Exercise goal: A faithful copy of the listing below is needed, with its pictures left out.

= = =

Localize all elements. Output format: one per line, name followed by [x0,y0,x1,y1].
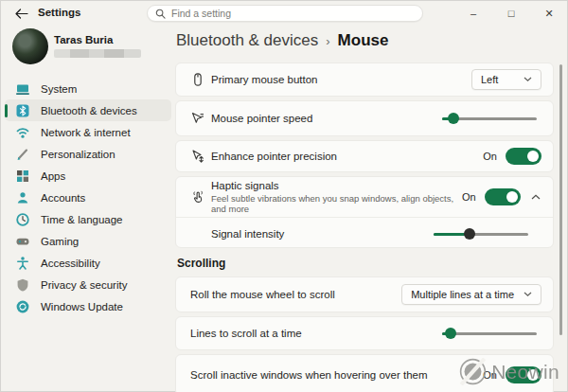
pointer-speed-slider[interactable] [442,112,537,125]
breadcrumb: Bluetooth & devices › Mouse [176,31,388,50]
haptic-signals-toggle[interactable] [485,188,521,205]
sidebar-item-windows-update[interactable]: Windows Update [5,295,171,317]
row-label: Lines to scroll at a time [190,328,302,339]
page-title: Mouse [338,31,389,50]
titlebar: Settings – □ ✕ [0,0,568,27]
toggle-knob [527,151,539,162]
signal-intensity-row: Signal intensity [176,218,553,249]
sidebar-item-label: Bluetooth & devices [41,105,137,116]
slider-thumb[interactable] [448,113,459,124]
pointer-precision-icon [190,149,205,164]
sidebar-item-label: Network & internet [41,127,131,138]
sidebar-item-gaming[interactable]: Gaming [5,230,171,252]
row-label: Roll the mouse wheel to scroll [190,289,335,300]
row-label: Mouse pointer speed [211,113,312,124]
haptic-signals-card: Haptic signals Feel subtle vibrations wh… [175,176,554,248]
sidebar: System Bluetooth & devices Network & int… [5,78,171,317]
mouse-icon [190,72,205,87]
sidebar-item-label: Gaming [41,236,79,247]
sidebar-item-personalization[interactable]: Personalization [5,143,171,165]
maximize-button[interactable]: □ [492,0,530,27]
row-description: Feel subtle vibrations when you snap win… [211,193,462,214]
profile-name: Taras Buria [54,34,113,45]
sidebar-item-accounts[interactable]: Accounts [5,187,171,208]
sidebar-item-accessibility[interactable]: Accessibility [5,252,171,274]
haptic-signals-row: Haptic signals Feel subtle vibrations wh… [176,177,553,217]
accounts-icon [15,190,30,205]
close-button[interactable]: ✕ [530,0,568,27]
vertical-scrollbar[interactable] [559,64,562,335]
lines-scroll-slider[interactable] [442,327,537,340]
sidebar-item-apps[interactable]: Apps [5,165,171,187]
chevron-up-icon [531,194,541,200]
minimize-button[interactable]: – [454,0,492,27]
haptic-collapse-button[interactable] [530,190,541,204]
sidebar-item-privacy-security[interactable]: Privacy & security [5,274,171,295]
back-icon [15,9,28,19]
sidebar-item-label: System [41,83,77,95]
neowin-logo-icon [459,358,487,385]
windows-update-icon [15,299,30,314]
dropdown-value: Multiple lines at a time [411,289,514,300]
window-controls: – □ ✕ [454,0,568,27]
watermark-text: Neowin [491,361,559,383]
search-input[interactable] [171,8,389,19]
search-box[interactable] [147,5,423,22]
scrolling-section-header: Scrolling [177,257,225,270]
row-label: Scroll inactive windows when hovering ov… [190,369,428,381]
row-label: Enhance pointer precision [211,151,337,162]
sidebar-item-system[interactable]: System [5,78,171,99]
toggle-knob [506,191,518,203]
row-label: Signal intensity [211,228,284,240]
sidebar-item-label: Apps [41,170,65,182]
privacy-icon [15,277,30,293]
apps-icon [15,169,30,184]
slider-thumb[interactable] [464,228,475,240]
enhance-precision-toggle[interactable] [506,148,541,165]
mouse-pointer-speed-row: Mouse pointer speed [175,100,554,136]
personalization-icon [15,147,30,162]
breadcrumb-parent[interactable]: Bluetooth & devices [176,31,318,50]
sidebar-item-label: Windows Update [41,301,123,312]
accessibility-icon [15,256,30,271]
sidebar-item-network-internet[interactable]: Network & internet [5,121,171,143]
redacted-email [54,49,141,58]
gaming-icon [15,234,30,249]
lines-scroll-row: Lines to scroll at a time [175,316,554,350]
neowin-watermark: Neowin [459,358,559,385]
system-icon [15,81,30,97]
row-label: Haptic signals [211,180,462,191]
toggle-state-label: On [483,151,497,162]
signal-intensity-slider[interactable] [434,227,528,241]
pointer-speed-icon [190,111,205,126]
sidebar-item-label: Accounts [41,192,85,204]
back-button[interactable] [13,6,30,21]
chevron-down-icon [524,77,532,82]
search-icon [155,9,166,19]
sidebar-item-label: Privacy & security [41,279,127,291]
haptic-icon [190,189,205,205]
wheel-scroll-row: Roll the mouse wheel to scroll Multiple … [175,276,554,312]
sidebar-item-label: Time & language [41,214,123,225]
primary-button-dropdown[interactable]: Left [471,69,541,90]
dropdown-value: Left [481,74,498,85]
toggle-state-label: On [462,191,476,203]
breadcrumb-separator: › [326,34,329,48]
slider-thumb[interactable] [445,328,456,339]
primary-mouse-button-row: Primary mouse button Left [175,62,554,97]
bluetooth-icon [15,103,30,118]
enhance-pointer-precision-row: Enhance pointer precision On [175,140,554,172]
sidebar-item-label: Accessibility [41,258,100,269]
slider-track [442,332,537,335]
network-icon [15,125,30,140]
sidebar-item-time-language[interactable]: Time & language [5,208,171,230]
chevron-down-icon [524,292,532,297]
app-title: Settings [38,7,80,18]
sidebar-item-label: Personalization [41,149,115,160]
row-label: Primary mouse button [211,74,318,85]
wheel-scroll-dropdown[interactable]: Multiple lines at a time [401,284,541,305]
avatar[interactable] [12,28,48,64]
sidebar-item-bluetooth-devices[interactable]: Bluetooth & devices [5,99,171,121]
time-language-icon [15,212,30,227]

= = =

Response to the task:
Localize all elements. Output format: one per line, name followed by [x0,y0,x1,y1].
pointer-speed-slider[interactable] [442,112,537,125]
breadcrumb: Bluetooth & devices › Mouse [176,31,388,50]
haptic-signals-toggle[interactable] [485,188,521,205]
sidebar-item-windows-update[interactable]: Windows Update [5,295,171,317]
row-label: Lines to scroll at a time [190,328,302,339]
page-title: Mouse [338,31,389,50]
titlebar: Settings – □ ✕ [0,0,568,27]
toggle-knob [527,151,539,162]
signal-intensity-row: Signal intensity [176,218,553,249]
sidebar-item-label: Bluetooth & devices [41,105,137,116]
slider-thumb[interactable] [448,113,459,124]
pointer-precision-icon [190,149,205,164]
sidebar-item-label: Network & internet [41,127,131,138]
sidebar-item-gaming[interactable]: Gaming [5,230,171,252]
row-label: Roll the mouse wheel to scroll [190,289,335,300]
row-label: Mouse pointer speed [211,113,312,124]
haptic-signals-card: Haptic signals Feel subtle vibrations wh… [175,176,554,248]
sidebar: System Bluetooth & devices Network & int… [5,78,171,317]
mouse-icon [190,72,205,87]
sidebar-item-label: Gaming [41,236,79,247]
sidebar-item-personalization[interactable]: Personalization [5,143,171,165]
maximize-button[interactable]: □ [492,0,530,27]
row-description: Feel subtle vibrations when you snap win… [211,193,462,214]
profile-name: Taras Buria [54,34,113,45]
sidebar-item-accounts[interactable]: Accounts [5,187,171,208]
sidebar-item-accessibility[interactable]: Accessibility [5,252,171,274]
haptic-signals-row: Haptic signals Feel subtle vibrations wh… [176,177,553,217]
accounts-icon [15,190,30,205]
close-button[interactable]: ✕ [530,0,568,27]
vertical-scrollbar[interactable] [559,64,562,335]
lines-scroll-slider[interactable] [442,327,537,340]
sidebar-item-apps[interactable]: Apps [5,165,171,187]
chevron-up-icon [531,194,541,200]
minimize-button[interactable]: – [454,0,492,27]
haptic-collapse-button[interactable] [530,190,541,204]
sidebar-item-privacy-security[interactable]: Privacy & security [5,274,171,295]
back-icon [15,9,28,19]
sidebar-item-label: System [41,83,77,95]
neowin-logo-icon [459,358,487,385]
windows-update-icon [15,299,30,314]
dropdown-value: Multiple lines at a time [411,289,514,300]
window-controls: – □ ✕ [454,0,568,27]
watermark-text: Neowin [491,361,559,383]
search-input[interactable] [171,8,389,19]
search-box[interactable] [147,5,423,22]
scrolling-section-header: Scrolling [177,257,225,270]
row-label: Scroll inactive windows when hovering ov… [190,369,428,381]
row-label: Enhance pointer precision [211,151,337,162]
sidebar-item-system[interactable]: System [5,78,171,99]
toggle-knob [506,191,518,203]
row-label: Signal intensity [211,228,284,240]
sidebar-item-label: Apps [41,170,65,182]
privacy-icon [15,277,30,293]
apps-icon [15,169,30,184]
slider-thumb[interactable] [464,228,475,240]
enhance-precision-toggle[interactable] [506,148,541,165]
mouse-pointer-speed-row: Mouse pointer speed [175,100,554,136]
personalization-icon [15,147,30,162]
breadcrumb-parent[interactable]: Bluetooth & devices [176,31,318,50]
sidebar-item-label: Windows Update [41,301,123,312]
accessibility-icon [15,256,30,271]
sidebar-item-network-internet[interactable]: Network & internet [5,121,171,143]
redacted-email [54,49,141,58]
gaming-icon [15,234,30,249]
lines-scroll-row: Lines to scroll at a time [175,316,554,350]
neowin-watermark: Neowin [459,358,559,385]
system-icon [15,81,30,97]
row-label: Haptic signals [211,180,462,191]
toggle-state-label: On [483,151,497,162]
signal-intensity-slider[interactable] [434,227,528,241]
pointer-speed-icon [190,111,205,126]
sidebar-item-label: Accounts [41,192,85,204]
back-button[interactable] [13,6,30,21]
chevron-down-icon [524,77,532,82]
search-icon [155,9,166,19]
sidebar-item-label: Privacy & security [41,279,127,291]
haptic-icon [190,189,205,205]
wheel-scroll-row: Roll the mouse wheel to scroll Multiple … [175,276,554,312]
sidebar-item-label: Time & language [41,214,123,225]
primary-button-dropdown[interactable]: Left [471,69,541,90]
dropdown-value: Left [481,74,498,85]
toggle-state-label: On [462,191,476,203]
breadcrumb-separator: › [326,34,329,48]
slider-thumb[interactable] [445,328,456,339]
primary-mouse-button-row: Primary mouse button Left [175,62,554,97]
bluetooth-icon [15,103,30,118]
enhance-pointer-precision-row: Enhance pointer precision On [175,140,554,172]
sidebar-item-label: Accessibility [41,258,100,269]
slider-track [442,332,537,335]
network-icon [15,125,30,140]
sidebar-item-time-language[interactable]: Time & language [5,208,171,230]
chevron-down-icon [524,292,532,297]
app-title: Settings [38,7,80,18]
sidebar-item-label: Personalization [41,149,115,160]
row-label: Primary mouse button [211,74,318,85]
wheel-scroll-dropdown[interactable]: Multiple lines at a time [401,284,541,305]
avatar[interactable] [12,28,48,64]
sidebar-item-bluetooth-devices[interactable]: Bluetooth & devices [5,99,171,121]
time-language-icon [15,212,30,227]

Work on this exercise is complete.